The Colonization of Mi’kmaw Memory and History, 1794-1928 starts in 1928 with the court case of Gabriel Sylliboy. The jury went on to say that it “uncovers how successive generations of Mi’kmaq remembered a treaty signed in the 18th century. Such questions about the relationship between memory and aboriginal rights, makes The Colonization of Mi’kmaw Memory and History a book that advances a challenging argument about an important subject in Canadian history.”
William Wicken
The Sylliboy case was part of a broader debate within Canada about Aboriginal peoples’ legal status within Confederation. In using the 1752 treaty to try and establish a legal identity separate from that of other Nova Scotians, Mi’kmaw leaders contested federal and provincial attempts to force their assimilation into Anglo-Canadian society.
Sylliboy, the Grand Chief of the Mi’kmaw of Atlantic Canada, was charged in 1927 with trapping muskrats out of season.

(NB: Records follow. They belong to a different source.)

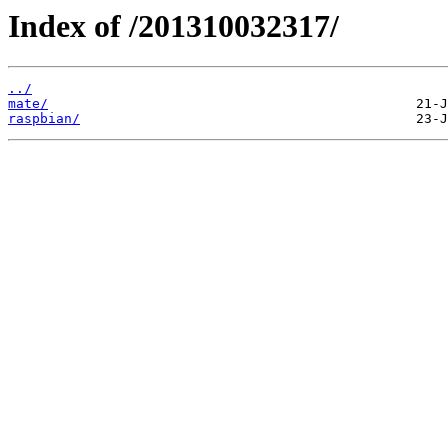
Index of /201310032317/
../
mate/
raspbian/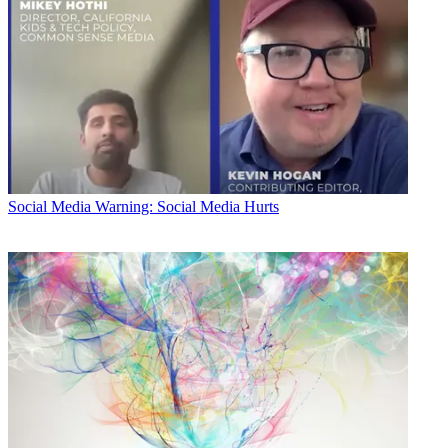
Social Media
Warning: Social Media Hurts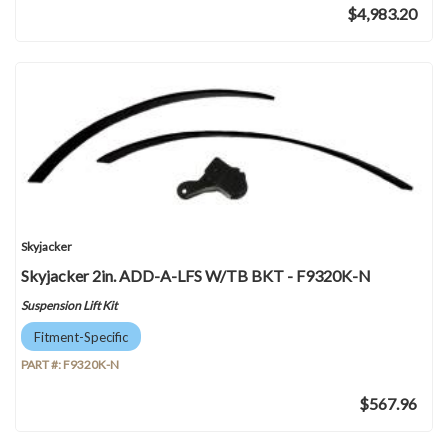
$4,983.20
Skyjacker
Skyjacker 2in. ADD-A-LFS W/TB BKT - F9320K-N
Suspension Lift Kit
Fitment-Specific
PART #:
F9320K-N
$567.96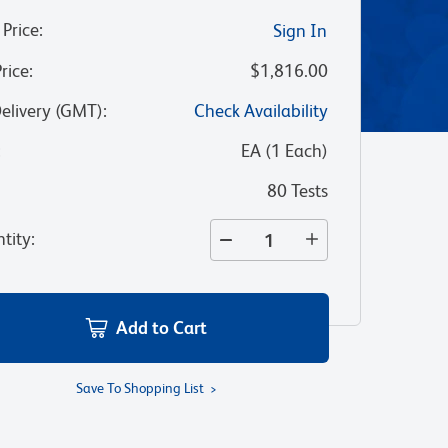
 Price
:
Sign In
Price
:
$1,816.00
Delivery (GMT)
:
Check Availability
:
EA
(
1
Each
)
80 Tests
tity
:
Add to Cart
Save To Shopping List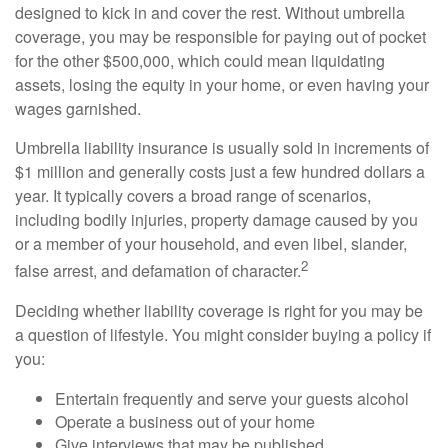
designed to kick in and cover the rest. Without umbrella
coverage, you may be responsible for paying out of pocket
for the other $500,000, which could mean liquidating
assets, losing the equity in your home, or even having your
wages garnished.
Umbrella liability insurance is usually sold in increments of
$1 million and generally costs just a few hundred dollars a
year. It typically covers a broad range of scenarios,
including bodily injuries, property damage caused by you
or a member of your household, and even libel, slander,
2
false arrest, and defamation of character.
Deciding whether liability coverage is right for you may be
a question of lifestyle. You might consider buying a policy if
you:
Entertain frequently and serve your guests alcohol
Operate a business out of your home
Give interviews that may be published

At appeal in July 1928, he and five other men recalled conversations with parents, grandparents and community members to explain how they understood a treaty their people had signed with the British in 1752.
Wicken, a professor in York Faculty of Liberal Arts & Professional Studies, traces Mi’kmaw memories of the treaty, arguing that as colonization altered Mi’kmaw society, community interpretations of the treaty changed as well.